The CWE-648 classification ("Incorrect Use of Privileged APIs") reflects that the file handling API operates with elevated system privileges but does not enforce adequate access controls on what can be overwritten.

Attack characteristics:

• Authentication required: Yes — valid read-only API credentials
• Attack complexity: Low
• Network-accessible: Yes
• User interaction: None

The Three-CVE Attack Chain

Security researchers at Suzu Labs described the chained exploitation scenario involving all three Cisco SD-WAN CVEs added to KEV on April 20, 2026:

1. CVE-2026-20133 (unauthenticated info disclosure): Enumerate sensitive files and configuration through the API without credentials
2. CVE-2026-20128 (DCA credential exposure): Harvest the stored Data Collection Agent (DCA) user credentials from the accessible credential file
3. CVE-2026-20122 (this CVE): Use the harvested DCA credentials as the "read-only API access" needed to upload and overwrite files, escalating to full vManage administrator

The full chain requires no initial credentials and results in complete SD-WAN management plane compromise — controlling the routing and configuration of the entire enterprise WAN.

Exploitation Context

Cisco confirmed active exploitation of CVE-2026-20122 and CVE-2026-20128 in early March 2026. This exploitation followed the earlier CISA Emergency Directive ED 26-03 (February 25, 2026), which was triggered by exploitation of the related CVE-2026-20127 (CVSS 10.0 — full authentication bypass). The SD-WAN Manager attack campaign represents a sustained, multi-CVE effort by threat actors to compromise enterprise WAN management infrastructure.

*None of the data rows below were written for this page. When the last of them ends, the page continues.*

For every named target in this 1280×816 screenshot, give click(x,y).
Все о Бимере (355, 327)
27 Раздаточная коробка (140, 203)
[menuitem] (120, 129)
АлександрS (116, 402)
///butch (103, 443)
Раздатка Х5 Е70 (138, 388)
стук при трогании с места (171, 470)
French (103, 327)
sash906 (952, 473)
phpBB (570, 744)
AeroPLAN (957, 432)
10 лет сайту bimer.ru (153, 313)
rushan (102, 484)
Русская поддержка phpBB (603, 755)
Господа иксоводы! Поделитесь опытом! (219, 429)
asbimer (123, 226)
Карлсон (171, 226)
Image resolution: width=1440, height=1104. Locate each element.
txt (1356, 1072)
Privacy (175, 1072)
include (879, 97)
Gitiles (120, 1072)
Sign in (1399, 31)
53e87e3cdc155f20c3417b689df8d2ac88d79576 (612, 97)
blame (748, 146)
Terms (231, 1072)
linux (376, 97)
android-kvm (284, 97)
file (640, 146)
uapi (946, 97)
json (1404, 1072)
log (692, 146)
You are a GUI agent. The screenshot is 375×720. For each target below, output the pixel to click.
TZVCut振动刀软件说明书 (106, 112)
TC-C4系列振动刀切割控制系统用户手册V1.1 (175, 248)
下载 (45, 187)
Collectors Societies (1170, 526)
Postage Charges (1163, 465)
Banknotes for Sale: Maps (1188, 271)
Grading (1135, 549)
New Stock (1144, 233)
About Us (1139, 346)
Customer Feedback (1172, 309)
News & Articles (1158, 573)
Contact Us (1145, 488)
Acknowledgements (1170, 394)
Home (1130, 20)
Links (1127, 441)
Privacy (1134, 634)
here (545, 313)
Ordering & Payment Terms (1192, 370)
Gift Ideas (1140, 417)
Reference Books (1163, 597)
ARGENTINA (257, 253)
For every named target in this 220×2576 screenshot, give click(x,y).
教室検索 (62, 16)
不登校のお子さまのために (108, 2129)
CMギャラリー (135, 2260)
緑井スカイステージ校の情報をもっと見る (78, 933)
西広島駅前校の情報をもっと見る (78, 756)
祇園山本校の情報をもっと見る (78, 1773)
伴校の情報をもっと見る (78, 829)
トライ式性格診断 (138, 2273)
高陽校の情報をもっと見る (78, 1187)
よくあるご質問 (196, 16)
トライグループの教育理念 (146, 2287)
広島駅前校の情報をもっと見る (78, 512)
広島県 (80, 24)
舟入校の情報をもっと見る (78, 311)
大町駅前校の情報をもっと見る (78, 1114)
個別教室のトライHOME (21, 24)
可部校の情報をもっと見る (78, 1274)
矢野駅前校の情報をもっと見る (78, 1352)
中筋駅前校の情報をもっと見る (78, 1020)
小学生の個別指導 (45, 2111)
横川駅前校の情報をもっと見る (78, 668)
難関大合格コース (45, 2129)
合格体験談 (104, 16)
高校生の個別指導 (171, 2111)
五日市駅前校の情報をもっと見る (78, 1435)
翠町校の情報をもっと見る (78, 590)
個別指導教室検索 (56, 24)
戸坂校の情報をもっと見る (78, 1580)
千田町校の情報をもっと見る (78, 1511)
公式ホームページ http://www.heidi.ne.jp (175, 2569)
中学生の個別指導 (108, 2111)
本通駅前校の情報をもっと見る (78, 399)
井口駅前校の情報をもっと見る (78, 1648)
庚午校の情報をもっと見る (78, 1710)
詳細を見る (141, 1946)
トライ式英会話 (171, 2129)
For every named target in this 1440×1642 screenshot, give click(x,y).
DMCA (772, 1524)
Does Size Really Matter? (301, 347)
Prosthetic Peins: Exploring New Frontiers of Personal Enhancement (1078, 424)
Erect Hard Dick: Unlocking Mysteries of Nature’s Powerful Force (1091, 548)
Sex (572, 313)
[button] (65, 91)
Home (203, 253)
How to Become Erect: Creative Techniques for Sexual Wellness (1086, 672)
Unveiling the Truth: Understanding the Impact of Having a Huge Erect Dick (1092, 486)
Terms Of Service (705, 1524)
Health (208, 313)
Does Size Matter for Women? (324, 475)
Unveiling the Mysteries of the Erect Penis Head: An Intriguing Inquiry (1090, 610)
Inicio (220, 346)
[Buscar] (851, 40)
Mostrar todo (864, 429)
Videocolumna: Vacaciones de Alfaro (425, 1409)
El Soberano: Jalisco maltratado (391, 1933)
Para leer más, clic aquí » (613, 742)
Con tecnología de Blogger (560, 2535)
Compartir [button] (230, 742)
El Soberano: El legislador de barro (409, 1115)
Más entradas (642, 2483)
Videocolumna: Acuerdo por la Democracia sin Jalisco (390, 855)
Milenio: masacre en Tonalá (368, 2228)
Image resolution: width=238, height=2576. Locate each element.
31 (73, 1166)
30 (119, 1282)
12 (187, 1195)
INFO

The three CVEs added to KEV on April 20, 2026 (CVE-2026-20122, CVE-2026-20128, CVE-2026-20133) were discovered by Arthur Vidineyev of Cisco's Advanced Security Initiatives Group (ASIG) during internal security testing.

Remediation

1. Upgrade Cisco Catalyst SD-WAN Manager to the fixed version for your release train: 20.9.8.2, 20.12.5.3 (or 20.12.6.1), 20.15.4.2, or 20.18.2.1. Consult the Cisco Catalyst SD-WAN Upgrade Matrix for compatibility guidance.
2. Follow CISA Emergency Directive ED 26-03 — the directive includes specific threat hunting procedures and hardening steps beyond just patching. See CISA ED 26-03.
3. Implement network isolation — restrict access to the SD-WAN Manager web interface (typically port 443/8443) to only authorized administrator IP ranges via firewall ACLs. It should never be exposed to the public internet.
4. Review API access logs for unusual file upload operations, unexpected API calls from read-only accounts, and privilege escalation indicators.
5. Rotate all SD-WAN Manager credentials, including read-only API accounts, after patching — treat existing credentials as potentially compromised.
6. If compromise is suspected: follow CISA's guidance to deploy new vManage/vSmart/vBond instances from clean patched images and migrate edge devices to the rebuilt infrastructure.